The data Block Start

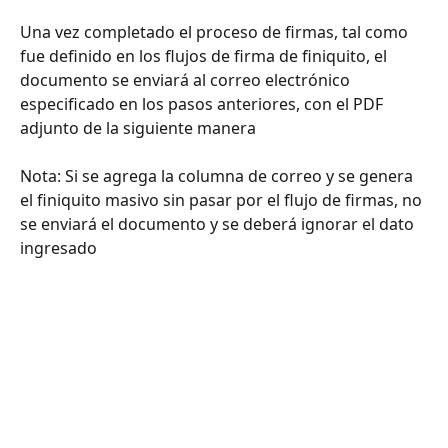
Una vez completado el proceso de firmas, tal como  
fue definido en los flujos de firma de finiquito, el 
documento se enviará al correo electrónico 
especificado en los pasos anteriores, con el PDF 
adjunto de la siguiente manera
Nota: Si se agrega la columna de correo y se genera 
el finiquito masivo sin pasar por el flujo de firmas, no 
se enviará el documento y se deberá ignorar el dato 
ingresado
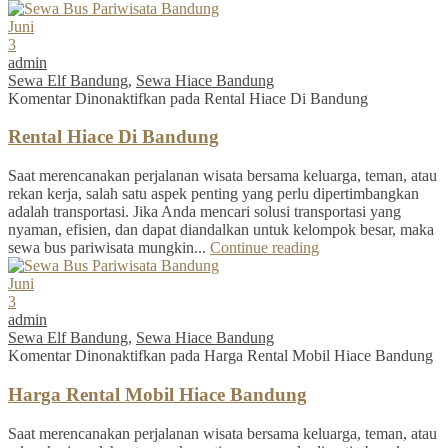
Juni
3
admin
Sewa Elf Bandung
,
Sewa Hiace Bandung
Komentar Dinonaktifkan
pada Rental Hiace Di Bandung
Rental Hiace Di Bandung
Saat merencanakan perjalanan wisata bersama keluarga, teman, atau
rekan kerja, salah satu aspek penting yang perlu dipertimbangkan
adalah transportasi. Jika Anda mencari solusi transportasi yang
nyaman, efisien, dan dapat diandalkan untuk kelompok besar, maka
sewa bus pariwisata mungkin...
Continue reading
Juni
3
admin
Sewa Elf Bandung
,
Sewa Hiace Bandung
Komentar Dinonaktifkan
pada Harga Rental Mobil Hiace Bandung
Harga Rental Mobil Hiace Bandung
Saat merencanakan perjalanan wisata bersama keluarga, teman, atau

The data Block End

### Required work:
Exactly reproduce the entries above, minus the pictures.

### Your solution:
Una vez completado el proceso de firmas, tal como  
fue definido en los flujos de firma de finiquito, el 
documento se enviará al correo electrónico 
especificado en los pasos anteriores, con el PDF 
adjunto de la siguiente manera
Nota: Si se agrega la columna de correo y se genera 
el finiquito masivo sin pasar por el flujo de firmas, no 
se enviará el documento y se deberá ignorar el dato 
ingresado
Juni
3
admin
Sewa Elf Bandung
,
Sewa Hiace Bandung
Komentar Dinonaktifkan
pada Rental Hiace Di Bandung
Rental Hiace Di Bandung
Saat merencanakan perjalanan wisata bersama keluarga, teman, atau
rekan kerja, salah satu aspek penting yang perlu dipertimbangkan
adalah transportasi. Jika Anda mencari solusi transportasi yang
nyaman, efisien, dan dapat diandalkan untuk kelompok besar, maka
sewa bus pariwisata mungkin...
Continue reading
Juni
3
admin
Sewa Elf Bandung
,
Sewa Hiace Bandung
Komentar Dinonaktifkan
pada Harga Rental Mobil Hiace Bandung
Harga Rental Mobil Hiace Bandung
Saat merencanakan perjalanan wisata bersama keluarga, teman, atau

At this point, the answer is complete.